Russia's proposal to pump gas to the Turkish-Greek border and from 2019 to cease using Ukraine as its main energy transit route to Europe is in breach of legally binding contracts and is economically flawed, the EU's energy chief said Wednesday.
At the start of December, Russia announced it was scrapping its South Stream pipeline to carry gas to southern Europe and instead named Turkey as its preferred partner for an alternative route named Turkish Stream.
Russia's state gas company Gazprom has since said that from 2019 Ukraine would no longer be a gas transit route to the European Union.
European Commission Vice President Maros Sefcovic said he raised the issue during talks in Moscow last month and questioned whether it could be economically viable to deliver suddenly the huge volumes shipped via Ukraine to a different destination.

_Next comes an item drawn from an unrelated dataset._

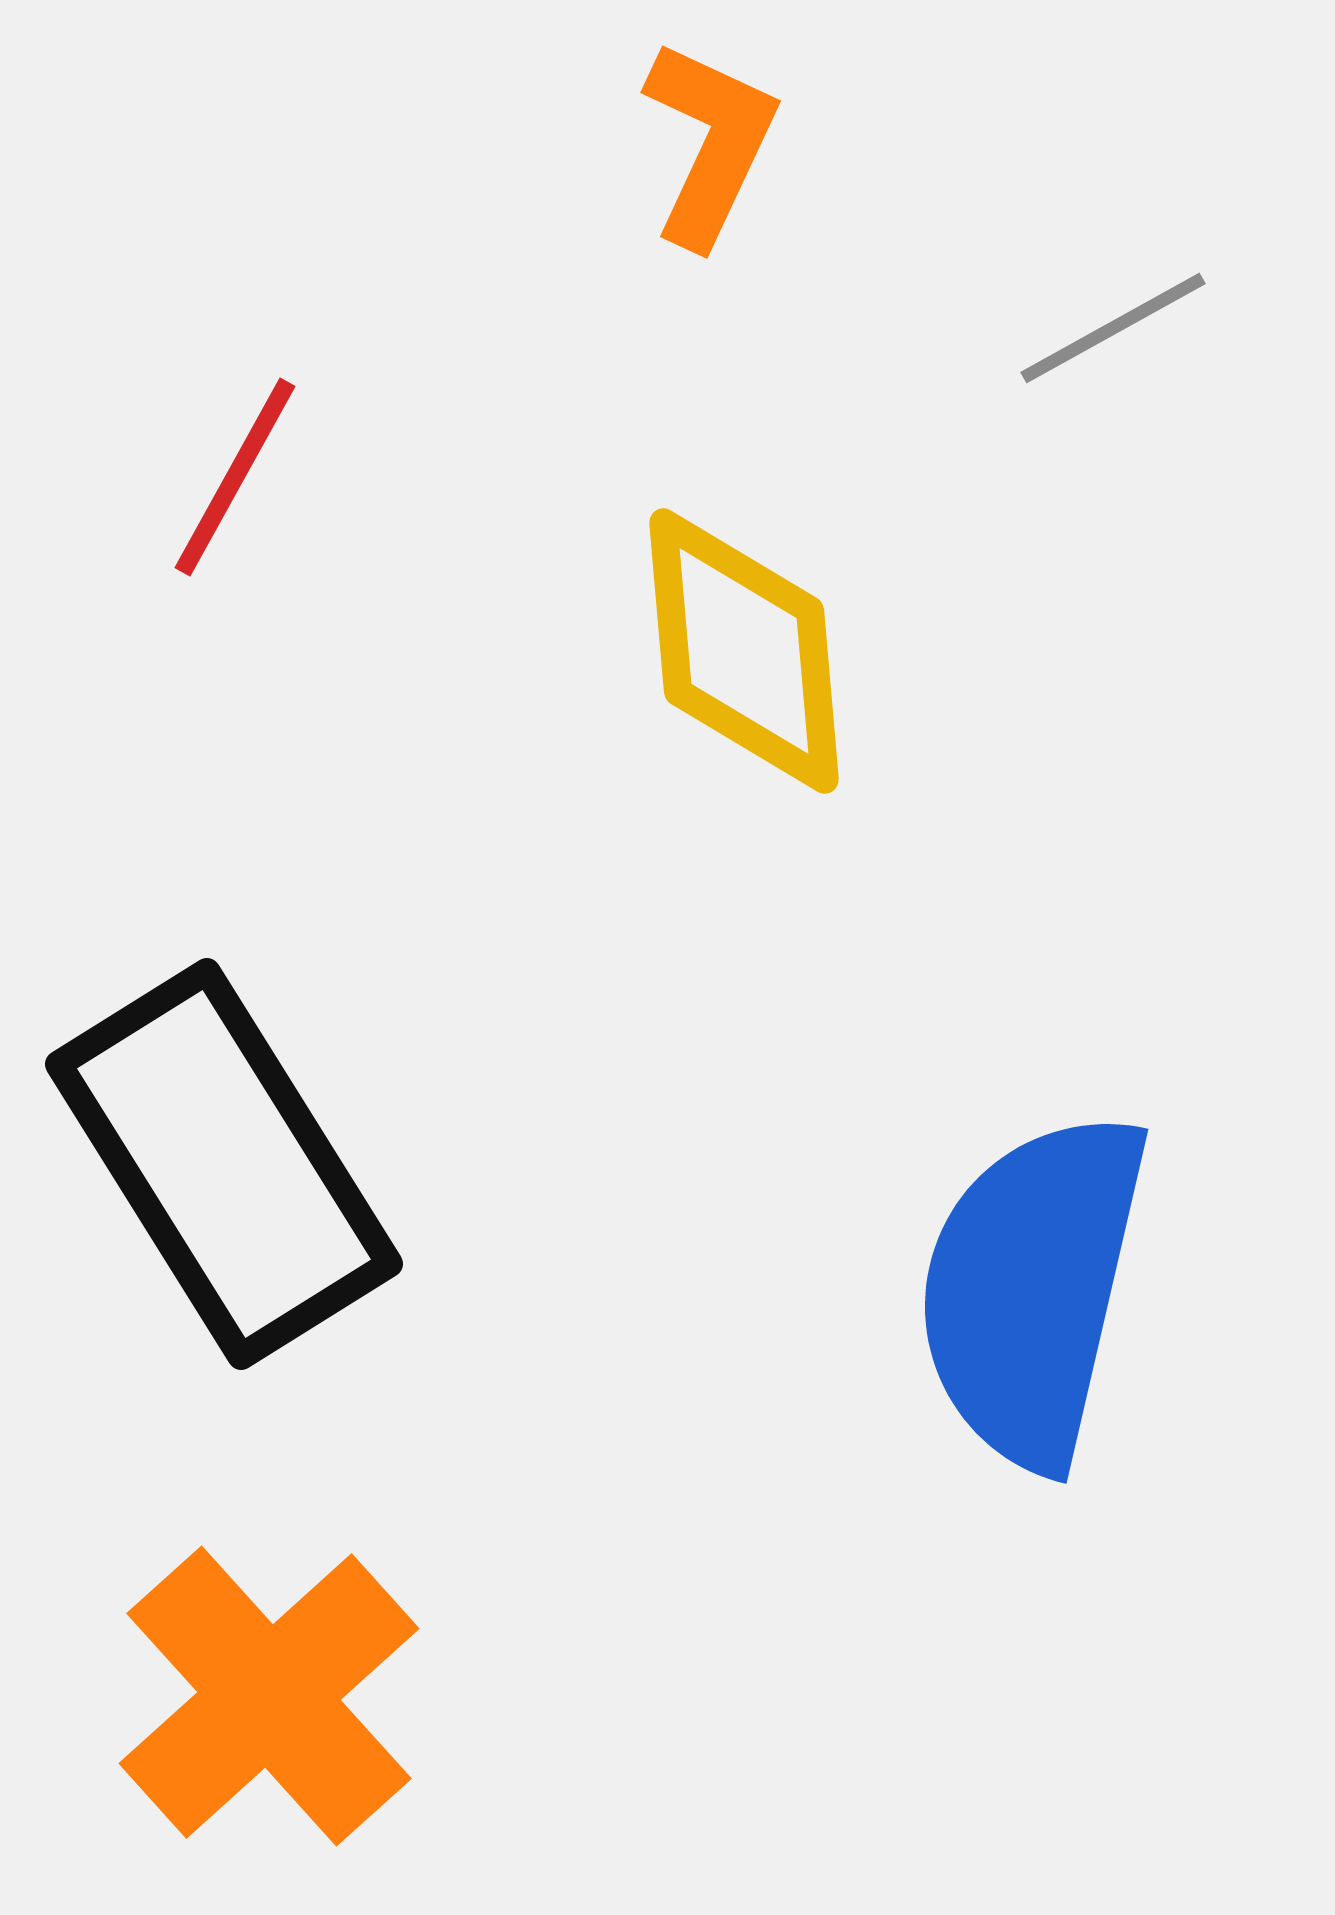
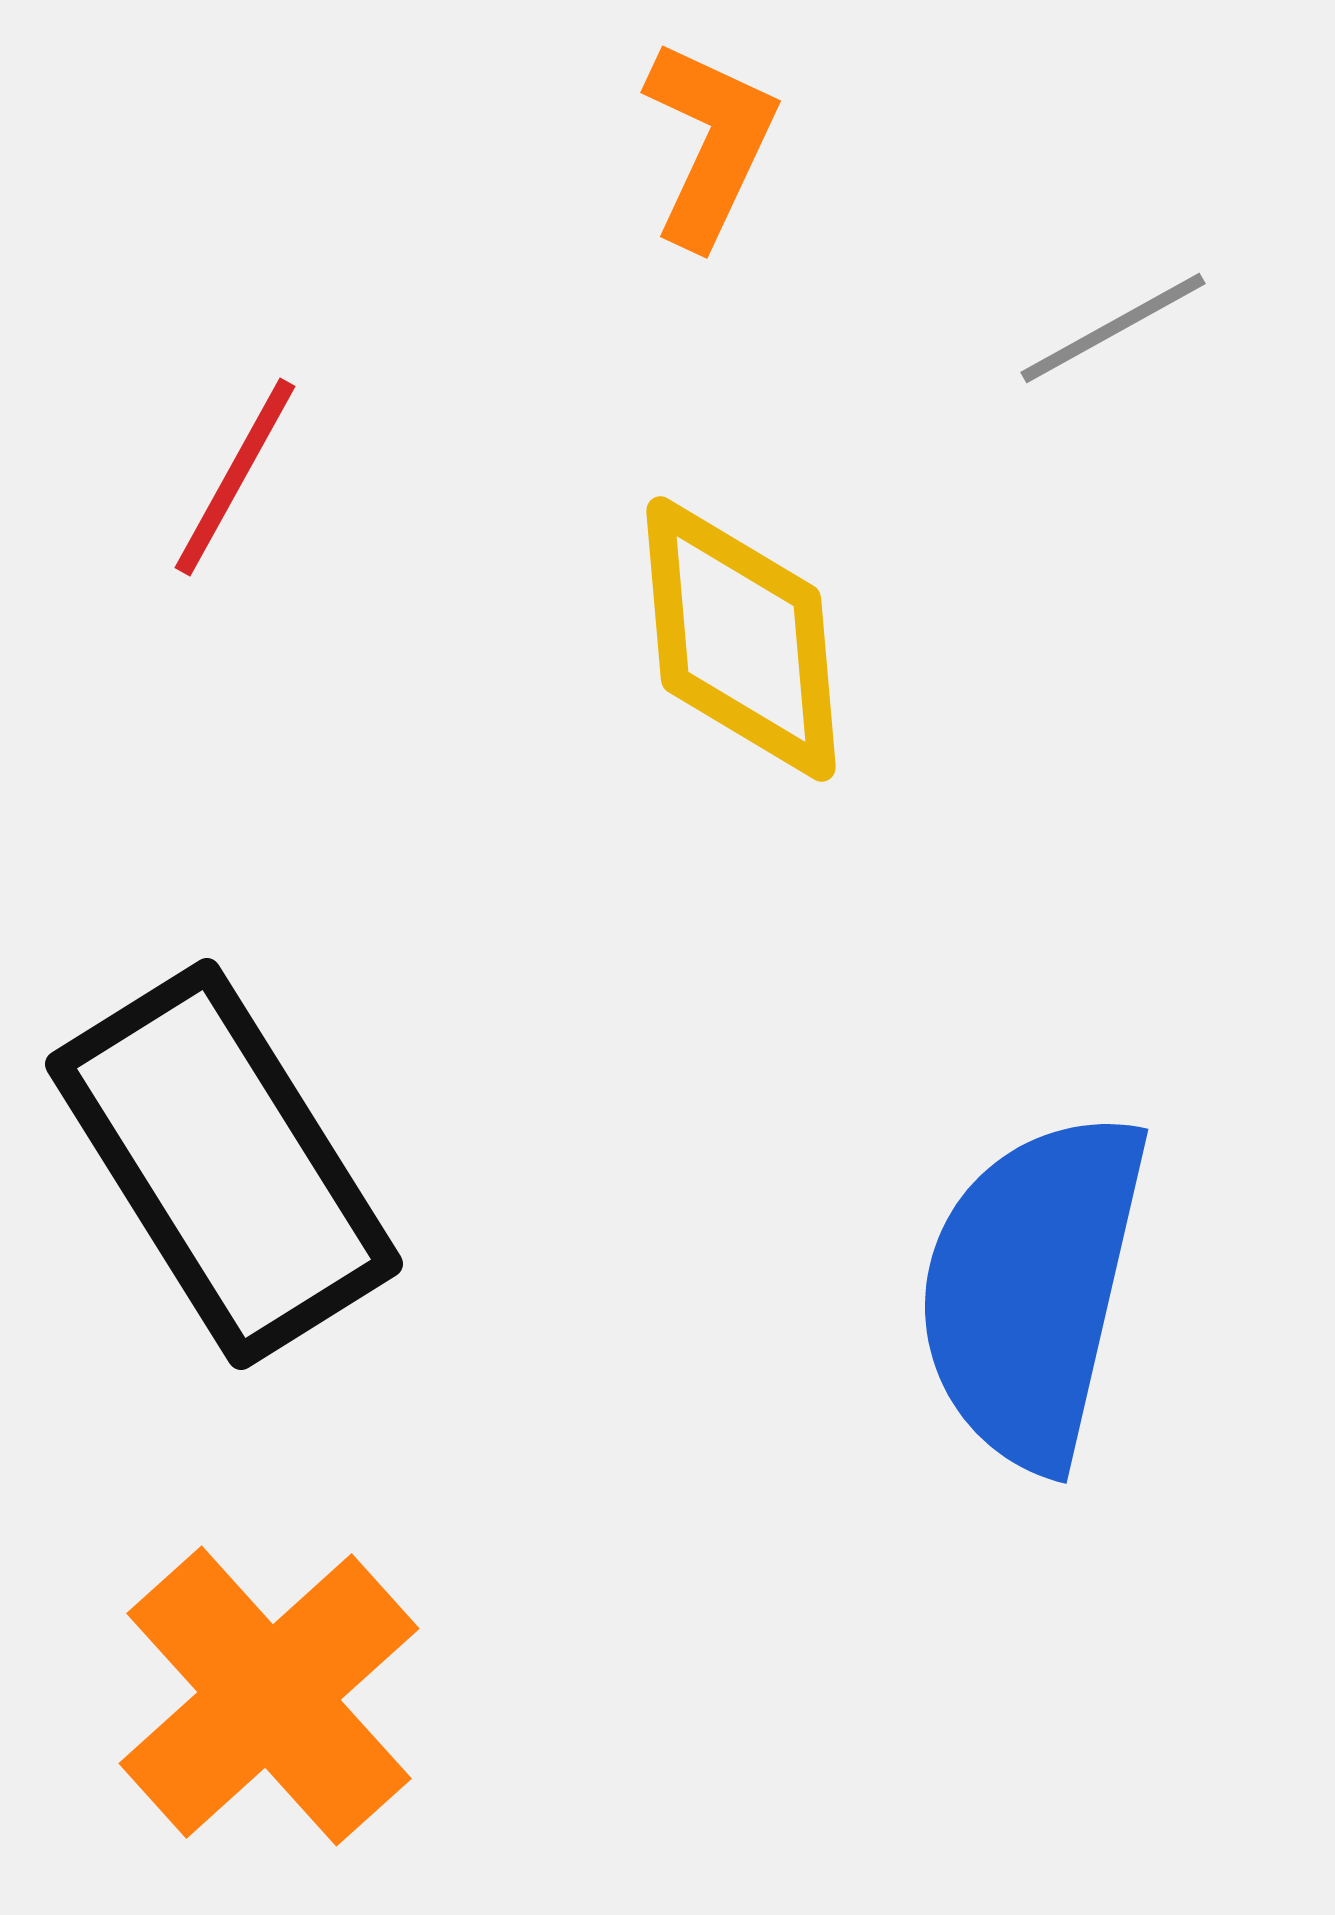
yellow diamond: moved 3 px left, 12 px up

"I asked how this should be possible and how this could be in accordance with long-term contracts which EU companies have," he said, adding that these contracts had clauses that determined the place where the gas would arrive.
He did not say what the Russian response was, although he said there was a need to continue discussion to "come back to a more rational debate."
Relations between Moscow and Brussels have deteriorated since Russia annexed the Crimea region of Ukraine in March last year.
Adding to the complexity of the conflict between Russia and Ukraine, Russia last year cut off gas supplies to Kiev because of unpaid gas bills.
An agreement brokered by the European Commission in October last year has only provided a solution until the end of March, raising the risk of further disruption.